### Exercise goal
Return nothing but the lines from the line containing "publicado por Netflix." through the last line of the records, reproduced exactly.

++++ Listed records

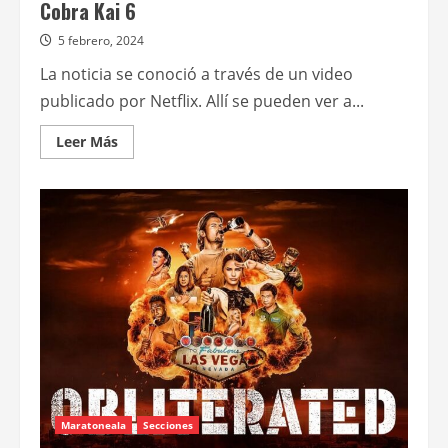
Cobra Kai 6
5 febrero, 2024
La noticia se conoció a través de un video
publicado por Netflix. Allí se pueden ver a...
Leer
Leer Más
más
acerca
de
Empieza
oficialmente
la
producción
de
Cobra
Kai
6
Maratoneala
Secciones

++++++++

### Finished task
publicado por Netflix. Allí se pueden ver a...
Leer
Leer Más
más
acerca
de
Empieza
oficialmente
la
producción
de
Cobra
Kai
6
Maratoneala
Secciones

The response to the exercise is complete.